2. The method of constructing a speech model training data set according to claim 1, wherein prior to the resampling process of the polyphonic sample vector representations, the method further comprises:

numbering the polyphonic sample vector representations and the non-polyphonic sample vector representations;

and performing repeated sampling processing on the polyphone sample vector characterization, which specifically comprises the following steps:

and according to the serial numbers, performing repeated sampling processing on the polyphone sample vector representation.

3. The method of constructing a speech model training data set according to claim 1, wherein after the repeated sampling of the polyphonic sample vector representations, the ratio of the polyphonic sample vector representations to the non-polyphonic sample vector representations in the sampling result is 1.

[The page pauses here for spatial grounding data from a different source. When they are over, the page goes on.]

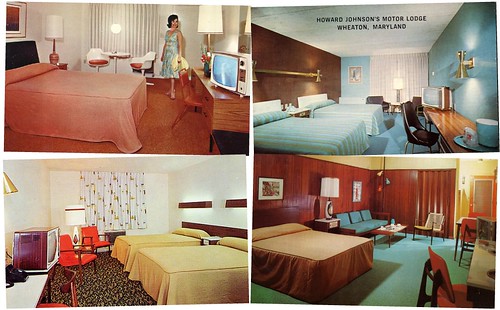 Locate an element on the screen. The width and height of the screenshot is (500, 310). nightstand is located at coordinates (59, 65), (211, 239), (296, 111), (324, 220). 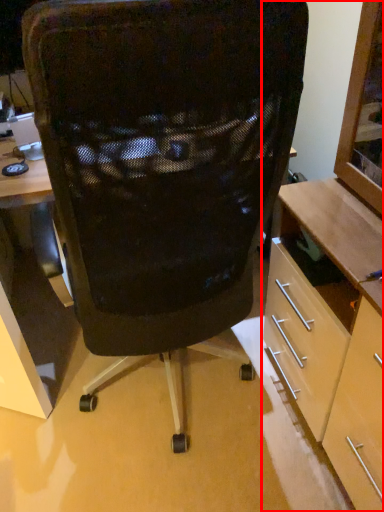 Question: From the image's perspective, where is cabinetry (annotated by the red box) located relative to chair?

Choices:
 (A) above
 (B) below

Answer: (B) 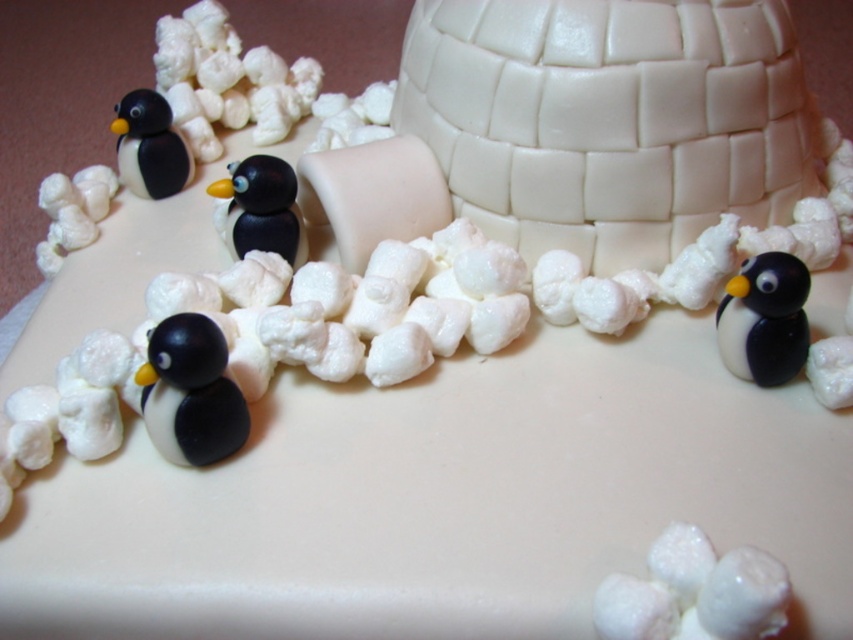 You are a guest at a winter themed birthday party and see the cake with a black glossy penguin at lower right and a black matte penguin at upper left. Which penguin is positioned lower on the cake?

The black glossy penguin at lower right is positioned lower on the cake than the black matte penguin at upper left.

You are a guest at a winter themed birthday party and see the cake with two penguins. The black glossy penguin at lower right and the black matte penguin at upper left. Which penguin is positioned more to the right side of the cake?

The black glossy penguin at lower right is positioned more to the right side of the cake than the black matte penguin at upper left.

Looking at this image, you are a guest at a winter themed birthday party and see the cake with a matte black penguin at lower left and a black matte penguin at upper left. Which penguin is closer to the ground?

The matte black penguin at lower left is closer to the ground since it is shorter than the black matte penguin at upper left.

4. The method of constructing a speech model training data set according to claim 1, comprising: and constructing a new sample according to the repeatedly sampled polyphonic sample vector characterization by utilizing a SMOTE algorithm.

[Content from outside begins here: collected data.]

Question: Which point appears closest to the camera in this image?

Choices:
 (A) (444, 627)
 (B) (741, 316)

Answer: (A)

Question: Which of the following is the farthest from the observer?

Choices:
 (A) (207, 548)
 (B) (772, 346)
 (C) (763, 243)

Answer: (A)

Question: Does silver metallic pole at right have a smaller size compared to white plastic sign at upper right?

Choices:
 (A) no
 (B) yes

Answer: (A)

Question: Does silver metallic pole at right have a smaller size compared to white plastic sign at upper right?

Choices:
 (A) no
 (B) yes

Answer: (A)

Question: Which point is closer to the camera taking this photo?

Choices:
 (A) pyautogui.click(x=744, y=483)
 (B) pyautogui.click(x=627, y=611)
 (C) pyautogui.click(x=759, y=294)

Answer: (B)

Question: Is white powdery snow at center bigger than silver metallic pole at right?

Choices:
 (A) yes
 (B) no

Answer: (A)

5. The method of constructing a speech model training data set according to claim 1, further comprising:

and inputting the randomly disturbed voice model training data set into a built deep learning model, and training the deep learning model.

6. An apparatus for constructing a training data set of a speech model, comprising:

a speech model training sample set obtaining unit for performing: acquiring a speech model training sample set, wherein the speech model training sample set comprises polyphone samples and non-polyphone samples, the polyphone samples are sentences at least containing one Chinese polyphone, the non-polyphone samples are sentences not containing Chinese polyphone, the number of the non-polyphone samples is more than that of the polyphone samples, and the polyphone samples and the non-polyphone samples are sentence samples;

a vector characterization unit to perform: carrying out word segmentation processing and word segmentation processing on the sentence sample;

obtaining the vector representation of each word in the sentence sample from a word vector library, and solving the average value of the vector representation of each word to obtain the word vector average value representation of the sentence sample;

a new data generation unit for performing: constructing a new polyphonic sample vector representation according to the repeatedly sampled polyphonic sample vector representation;

7. The speech model training data set construction device of claim 6, wherein after the repeated sampling process of the polyphonic sample vector representations, the ratio of the polyphonic sample vector representations to the non-polyphonic sample vector representations in the sampling result reaches 1.

8. The speech model training data set construction apparatus according to claim 6, wherein the new data generation unit is specifically configured to perform: and constructing a new sample according to the repeatedly sampled polyphonic sample vector characterization by utilizing a SMOTE algorithm.